Managing ECS clusters, 4 years in.

Throughout these past 4 years since AWS ECS became generally available, I’ve had the opportunity to manage 4 major ECS cluster deployments.

Across these deployments, I’ve built up knowledge and tools to help manage them, make them safer, more reliable, and cheaper to run. This article has a bunch of tips and tricks I’ve learned along the way.

Note that most of these tips are rendered useless if you use Fargate! I usually use Fargate these days, but there are still valid reasons for managing your own cluster.

Spot Instances

ECS clusters are great places to use spot instances, especially when managed by a Spot Fleet. As long as you handle the “spot instance is about to be terminated” event, and set the container instance to draining status, it works pretty well. When ECS is told to drain a container instance, it will stop the tasks cleanly on the instance and run them somewhere else. I’ve made the source code for this Lambda function available on GitHub.
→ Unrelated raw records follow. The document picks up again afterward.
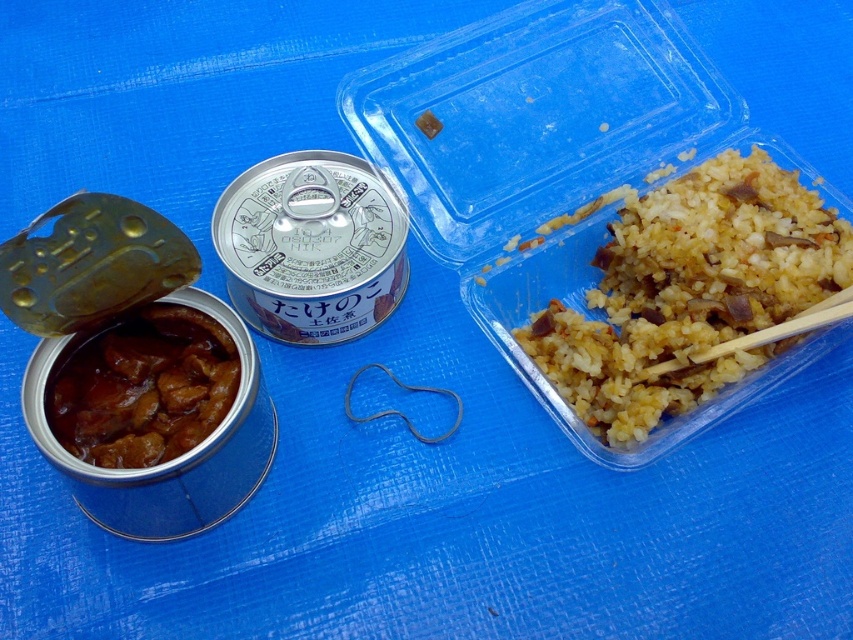 You are planning to serve a meal and have a plate that is 15 cm wide. You need to place both the brown rice at right and the brown glossy meat at center on the plate. Can both items fit side by side on the plate without overlapping?

The brown rice at right is wider than the brown glossy meat at center. However, since the combined width of both items is not specified, it is unclear if they can fit side by side on a 15 cm wide plate.

You are a food photographer and need to adjust the composition so that the brown glossy meat at center is positioned to the right of the brown rice at right. Is this possible based on their current arrangement?

The brown rice at right is currently to the right of the brown glossy meat at center, so moving the brown glossy meat at center to the right of the brown rice at right would require shifting it further right, which might not be possible without overlapping or moving other elements. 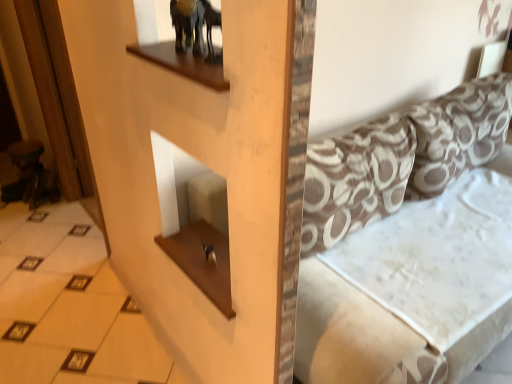 You are a GUI agent. You are given a task and a screenshot of the screen. Output one action in this format:
    pyautogui.click(x=<x>, y=<y>)
    Task: Click on the brown printed fabric pillow at upper right, the 2th pillow positioned from the right
    The image size is (512, 384).
    Given the screenshot: What is the action you would take?
    pyautogui.click(x=355, y=180)

The image size is (512, 384). Describe the element at coordinates (410, 246) in the screenshot. I see `patterned fabric couch at center` at that location.

The image size is (512, 384). In order to click on white glossy tile at lower left in this screenshot , I will do `click(70, 306)`.

At what (x,y) coordinates should I click in order to perform the action: click on brown printed fabric pillow at upper right, the first pillow in the left-to-right sequence. Please return your answer as a coordinate pair (x, y). The image size is (512, 384). Looking at the image, I should click on (355, 180).

Considering the points (370, 227) and (476, 94), which point is behind, point (370, 227) or point (476, 94)?

The point (476, 94) is behind.

Is patterned fabric couch at center inside the boundaries of patterned fabric pillow at right, which is counted as the 1th pillow, starting from the right, or outside?

patterned fabric couch at center is located beyond the bounds of patterned fabric pillow at right, which is counted as the 1th pillow, starting from the right.

Does patterned fabric couch at center have a larger size compared to patterned fabric pillow at right, the 2th pillow positioned from the left?

Correct, patterned fabric couch at center is larger in size than patterned fabric pillow at right, the 2th pillow positioned from the left.

I want to click on the 2nd pillow above when counting from the white glossy tile at lower left (from the image's perspective), so click(458, 132).

Does patterned fabric pillow at right, the 2th pillow positioned from the left, touch white glossy tile at lower left?

patterned fabric pillow at right, the 2th pillow positioned from the left, is not next to white glossy tile at lower left, and they're not touching.

Does patterned fabric pillow at right, which is counted as the 1th pillow, starting from the right, appear on the left side of white glossy tile at lower left?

Just make sure your app is able to stop itself and boot another instance in 2 minutes (the warning time you have before the spot instance is terminated). I’ve experienced overall savings of around 60% when using a cluster exclusively comprised of spot instances (EBS is not discounted).

Autoscaling Group Lifecycle Hooks

If you need to use on-demand instances for your ECS cluster, or you’re using a mixed spot/on-demand cluster, I recommend using an Autoscaling Group to manage your cluster instances.

To prevent the ASG from stopping instances with tasks currently running, you have to write your own integration. AWS provides some sample code, which I’ve modified and published on GitHub.

The basic gist of this integration is:

  1. When an instance is scheduled for termination, the Autoscaling Group sends a message to an SNS topic.
  2. Lambda is subscribed to this topic, and receives the message.
  3. Lambda tells the ECS API to drain the instance that is scheduled to be terminated.
  4. If the instance has zero running tasks, Lambda tells the Autoscaling Group to continue with termination. The Autoscaling Group terminates the instance at this point.
  5. If the instance has more than zero running tasks, Lambda waits for some time and sends the same message to the topic, returning to step (2).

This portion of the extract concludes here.